The death of an emperor led to a crucial period of uncertainty and crisis. In theory the senate was entitled to choose the new emperor, but most emperors chose their own successors, usually a close family member. The new emperor had to seek a swift acknowledgement of his new status and authority in order to stabilize the political landscape. No emperor could hope to survive, much less to reign, without the allegiance and loyalty of the Praetorian Guard and of the legions. To secure their loyalty, several emperors paid the donativum, a monetary reward.
While the Roman assemblies continued to meet after the founding of the empire, their powers were all transferred to the Roman Senate, and so senatorial decrees (senatus consulta) acquired the full force of law.

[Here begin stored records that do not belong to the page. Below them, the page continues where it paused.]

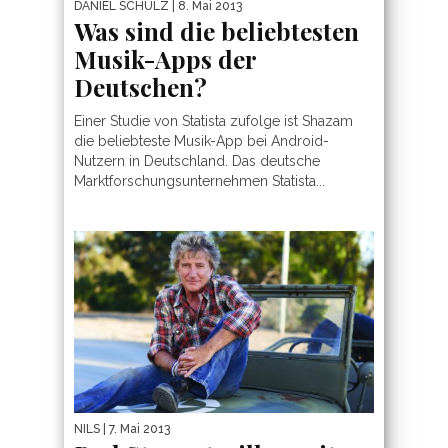
DANIEL SCHULZ
| 8. Mai 2013
Was sind die beliebtesten
Musik-Apps der
Deutschen?
Einer Studie von Statista zufolge ist Shazam
die beliebteste Musik-App bei Android-
Nutzern in Deutschland. Das deutsche
Marktforschungsunternehmen Statista...
NILS
| 7. Mai 2013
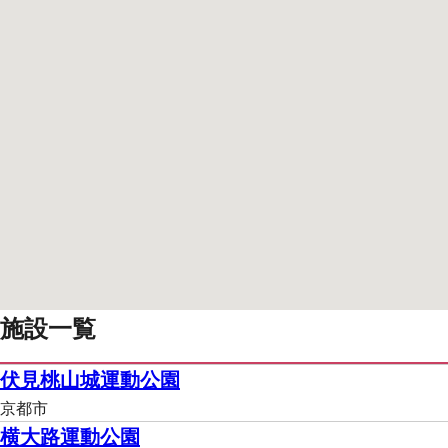
施設一覧
伏見桃山城運動公園
京都市
横大路運動公園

In theory, the emperor and the senate were two equal branches of government, but the actual authority of the senate was negligible and it was largely a vehicle through which the emperor disguised his autocratic powers under a cloak of republicanism. Still prestigious and respected, the Senate was largely a glorified rubber stamp institution which had been stripped of most of its powers, and was largely at the emperor's mercy.
Many emperors showed a certain degree of respect towards this ancient institution, while others were notorious for ridiculing it. During senate meetings, the emperor sat between the two consuls, and usually acted as the presiding officer. Higher ranking senators spoke before lower ranking senators, although the emperor could speak at any time. By the third century, the senate had been reduced to a glorified municipal body.
Senators and equestrians
No emperor could rule the empire without the Senatorial order and the Equestrian order. Most of the more important posts and offices of the government were reserved for the members of these two aristocratic orders. It was from among their ranks that the provincial governors, legion commanders, and similar officials were chosen.
These two classes were hereditary and mostly closed to outsiders. Very successful and favoured individuals could enter, but this was a rare occurrence. The careers of the young aristocrats was influenced by their family connections and the favour of patrons. As important as ability, knowledge, skill, or competence; patronage was considered vital for a successful career and the highest posts and offices required the emperor's favour and trust.
The son of a senator was expected to follow the Cursus honorum, a career ladder, and the more prestigious positions were restricted to senators only. A senator also had to be wealthy; one of the basic requirements was the wealth of 12,000 gold aurei (about 100 kg of gold), a figure which would later be raised with the passing of centuries.
Below the Senatorial order was the Equestrian order. The requirements and posts reserved for this class, while perhaps not so prestigious, were still very important. Some of the more vital posts, like the governorship of Aegyptus, were even forbidden to the members of the Senatorial order and available only to equestrians.
During and after the civil war, Octavian reduced the huge number of the legions (over 60) to a much more manageable and affordable size (28). Several legions, particularly those with doubtful loyalties, were simply disbanded. Other legions were amalgamated, a fact suggested by the title Gemina (Twin)
In AD 9, Germanic tribes wiped out three full legions in the Battle of the Teutoburg Forest. This disastrous event reduced the number of the legions to 25. The total of the legions would later be increased again and for the next 300 years always be a little above or below 30.
Augustus also created the Praetorian Guard: nine cohorts ostensibly to maintain the public peace which were garrisoned in Italy. Better paid than the legionaries, the Praetorians also served less time; instead of serving the standard 25 years of the legionaries, they retired after 16 years of service.
While the Auxillia (Latin: auxilia = supports) are not as famous as the legionaries, they were of major importance. Unlike the legionaries, the auxilia were recruited from among the non-citizens. Organized in smaller units of roughly cohort strength, they were paid less than the legionaries, and after 25 years of service were rewarded with Roman citizenship, also extended to their sons. According to Tacitus there were roughly as many auxiliaries as there were legionaries. Since at this time there were 25 legions of around 5,000 men each, the auxilia thus amounted to around 125,000 men, implying approximately 250 auxiliary regiments.
The Roman Navy (Latin: Classis, lit. "fleet") not only aided in the supply and transport of the legions, but also helped in the protection of the frontiers in the rivers Rhine and Danube. Another of its duties was the protection of the very important maritime trade routes against the threat of pirates. Therefore it patrolled the whole of the Mediterranean Sea, parts of the North Atlantic (coasts of Hispania, Gaul, and Britannia), and had also a naval presence in the Black Sea. Nevertheless the army was considered the senior and more prestigious branch.